Göttingen. Einen vergnüglichen Abend hatten am Donnerstag die Besucher der Göttinger Stadthalle mit den „Rathaus-Amigos“ Jens Lehrich und Frank Bremser, besser bekannt als Baumann und Clausen.

Seit mehr als 20 Jahren treiben die beiden Norddeutschen bei diversen Radiosendern als Oberamtsrat Alfred Clausen, der sämtliche Bauanträge abschmettert, und Passamtsfuzzi Hans-Werner Baumann im Rathaus der fiktiven Stadt Neddelhastedtfeld ihr bürokratisches Unwesen. Doch taugen die kurzen Gags, die dabei Tag für Tag zu hören sind, um ein zweistündiges Programm zu tragen? Die Antwort ist einfach: Ja! Zwar nicht als klassisches politisches Kabaretts, dafür aber als gut gemachte Unterhaltung.

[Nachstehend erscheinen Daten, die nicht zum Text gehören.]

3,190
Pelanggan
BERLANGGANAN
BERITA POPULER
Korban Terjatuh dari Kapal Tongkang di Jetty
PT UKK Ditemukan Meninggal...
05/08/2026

Genau das also, worauf ihr Publikum Lust hat: Lachen aus vollem Herzen, ohne über den tieferen Sinn (sollte es einen solchen denn überhaupt geben) nachdenken zu müssen.

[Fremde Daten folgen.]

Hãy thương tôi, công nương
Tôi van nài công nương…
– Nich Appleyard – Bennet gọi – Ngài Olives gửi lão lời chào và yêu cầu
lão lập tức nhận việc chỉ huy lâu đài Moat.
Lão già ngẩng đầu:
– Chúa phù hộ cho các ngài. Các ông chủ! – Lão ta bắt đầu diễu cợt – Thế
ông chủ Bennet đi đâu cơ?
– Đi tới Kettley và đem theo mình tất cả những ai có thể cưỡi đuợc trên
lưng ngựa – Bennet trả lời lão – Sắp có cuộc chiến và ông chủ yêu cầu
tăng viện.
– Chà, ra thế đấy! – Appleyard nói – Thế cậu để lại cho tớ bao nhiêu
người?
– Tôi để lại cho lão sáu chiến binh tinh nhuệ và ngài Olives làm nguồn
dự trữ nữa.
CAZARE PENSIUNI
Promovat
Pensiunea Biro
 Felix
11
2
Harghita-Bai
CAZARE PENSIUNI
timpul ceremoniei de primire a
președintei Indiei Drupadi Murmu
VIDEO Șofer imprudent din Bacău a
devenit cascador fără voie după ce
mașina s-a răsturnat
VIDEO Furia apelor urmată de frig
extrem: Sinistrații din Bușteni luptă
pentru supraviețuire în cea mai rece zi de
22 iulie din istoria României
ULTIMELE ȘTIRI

Die Handlung ist schnell erzählt: Die beiden Herren vom Amt, die so manchen Antragsteller gerne zur Kasse bitten und sich diebisch über jeden zusätzlichen Euro freuen, ansonsten aber nach dem Motto handeln „wo andere anpacken, lassen wir los“, werden wegen ihrer Bestechlichkeit vom neuen Bürgermeister vor die Tür gesetzt.

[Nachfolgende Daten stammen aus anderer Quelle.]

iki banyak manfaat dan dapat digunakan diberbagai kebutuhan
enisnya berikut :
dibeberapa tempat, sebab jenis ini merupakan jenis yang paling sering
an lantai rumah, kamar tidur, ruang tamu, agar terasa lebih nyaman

Musik statt Arbeit im Rathaus

Nachdem Baumann kurz in Erinnerungen geschwelgt hat an die schöne neue Umgehungsstraße, bei der die Auf- und Abfahrten vergessen wurden oder an das wunderbare neue Toilettenhäuschen auf dem Marktplatz, bei dem die Pinkelbecken in einer Höhe von 1,85 Meter angebracht wurden, fassen beide einen Entschluss: Sie wollen Musik machen und künftig als Band „Rathaus-Amigos“ durch die Lande ziehen. Den Rest des Abends geht es überwiegend musikalisch zu, was die Stimmung im Saal noch einmal hebt. Mit Songs wie dem „Facebook-Blues“, „Meine Mittagspause mach ich von elf bis drei“ oder „Richtige Arbeit ist nur etwas für richtig Dumme“ treffen sie dabei genau den Nerv ihres Publikums. Dass beide dann auch noch über sich selbst lachen können, macht sie umso sympathischer. Und als beide dann nach einem neuerlichen Bürgermeister-Wechsel in Neddelhastedtfeld auch noch in ihr Rathaus und in ihr altes Leben zurückgeholt werden, müssen Alfred und Hans-Werner nicht einmal mehr auf Käffchen und Schnittchen verzichten. Bingo!